→ **WHAT NEEDS TO BE DONE**: Transcribe word for word the section of the records below that opens with the line containing "Many BC Transit" and closes with the line containing "BRAINSTOMIN’ with Billy the Brain for"; drop every picture.

→ **GIVEN RECORDS**:
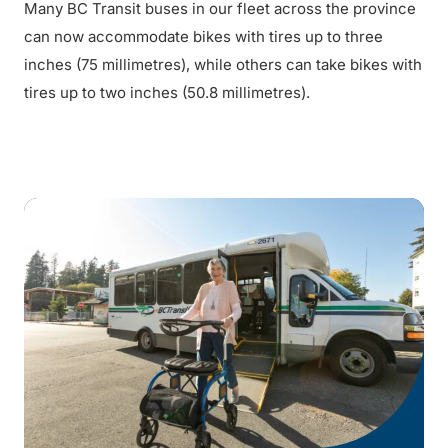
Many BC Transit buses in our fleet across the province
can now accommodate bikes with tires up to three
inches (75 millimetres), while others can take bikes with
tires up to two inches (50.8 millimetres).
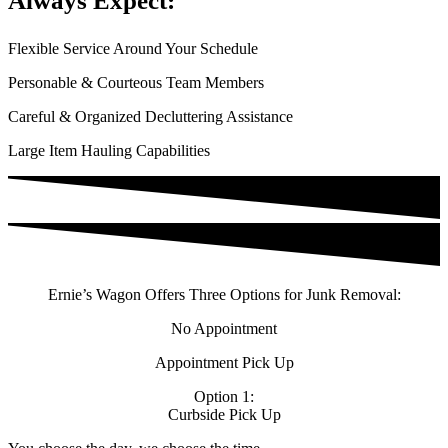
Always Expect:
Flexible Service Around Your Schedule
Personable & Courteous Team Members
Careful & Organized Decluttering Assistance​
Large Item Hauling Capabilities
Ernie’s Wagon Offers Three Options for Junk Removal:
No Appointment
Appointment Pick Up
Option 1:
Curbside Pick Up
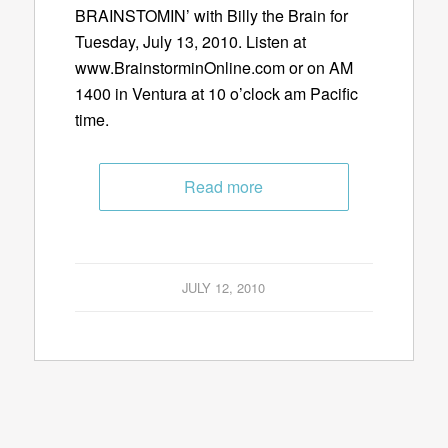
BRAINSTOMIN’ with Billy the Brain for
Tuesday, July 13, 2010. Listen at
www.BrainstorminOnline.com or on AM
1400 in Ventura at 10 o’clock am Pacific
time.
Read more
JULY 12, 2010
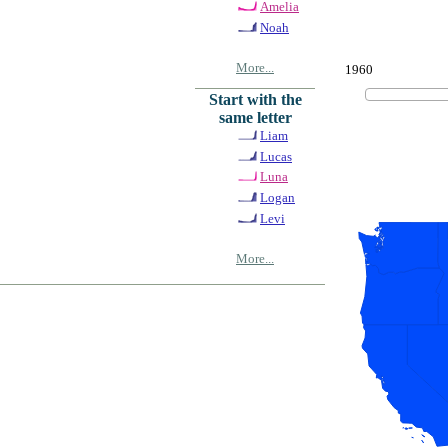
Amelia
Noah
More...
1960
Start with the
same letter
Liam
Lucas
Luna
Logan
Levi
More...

---

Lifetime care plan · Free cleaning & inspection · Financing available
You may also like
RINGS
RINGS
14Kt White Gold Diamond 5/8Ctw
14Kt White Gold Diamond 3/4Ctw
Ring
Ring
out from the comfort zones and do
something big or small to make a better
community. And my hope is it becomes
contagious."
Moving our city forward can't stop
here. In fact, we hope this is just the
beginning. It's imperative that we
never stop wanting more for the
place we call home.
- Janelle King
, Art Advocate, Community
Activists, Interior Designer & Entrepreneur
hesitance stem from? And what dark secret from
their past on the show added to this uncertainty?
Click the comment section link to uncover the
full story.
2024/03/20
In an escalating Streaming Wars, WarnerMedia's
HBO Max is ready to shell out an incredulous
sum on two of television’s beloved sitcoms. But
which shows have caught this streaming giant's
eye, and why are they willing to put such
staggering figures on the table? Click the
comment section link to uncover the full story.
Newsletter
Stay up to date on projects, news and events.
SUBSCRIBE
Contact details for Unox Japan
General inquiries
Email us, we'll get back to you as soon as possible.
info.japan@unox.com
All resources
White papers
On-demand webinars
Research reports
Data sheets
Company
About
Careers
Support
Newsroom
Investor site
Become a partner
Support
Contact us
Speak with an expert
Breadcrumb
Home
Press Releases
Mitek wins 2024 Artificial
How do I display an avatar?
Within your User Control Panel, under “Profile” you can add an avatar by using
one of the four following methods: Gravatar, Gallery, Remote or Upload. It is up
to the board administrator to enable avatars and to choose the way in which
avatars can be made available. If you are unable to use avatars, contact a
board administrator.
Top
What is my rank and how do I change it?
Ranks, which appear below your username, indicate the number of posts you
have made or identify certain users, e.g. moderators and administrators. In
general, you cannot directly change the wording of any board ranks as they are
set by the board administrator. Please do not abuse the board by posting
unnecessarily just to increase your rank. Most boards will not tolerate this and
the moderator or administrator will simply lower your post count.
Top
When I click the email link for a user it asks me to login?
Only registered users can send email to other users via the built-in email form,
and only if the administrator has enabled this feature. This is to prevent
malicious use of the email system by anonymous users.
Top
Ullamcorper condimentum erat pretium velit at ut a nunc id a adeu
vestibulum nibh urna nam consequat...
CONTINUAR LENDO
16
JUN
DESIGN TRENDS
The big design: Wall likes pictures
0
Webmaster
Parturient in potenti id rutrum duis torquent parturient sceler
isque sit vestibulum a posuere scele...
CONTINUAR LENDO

→ **PROBLEM SOLUTION**:
Many BC Transit buses in our fleet across the province
can now accommodate bikes with tires up to three
inches (75 millimetres), while others can take bikes with
tires up to two inches (50.8 millimetres).
Always Expect:
Flexible Service Around Your Schedule
Personable & Courteous Team Members
Careful & Organized Decluttering Assistance​
Large Item Hauling Capabilities
Ernie’s Wagon Offers Three Options for Junk Removal:
No Appointment
Appointment Pick Up
Option 1:
Curbside Pick Up
BRAINSTOMIN’ with Billy the Brain for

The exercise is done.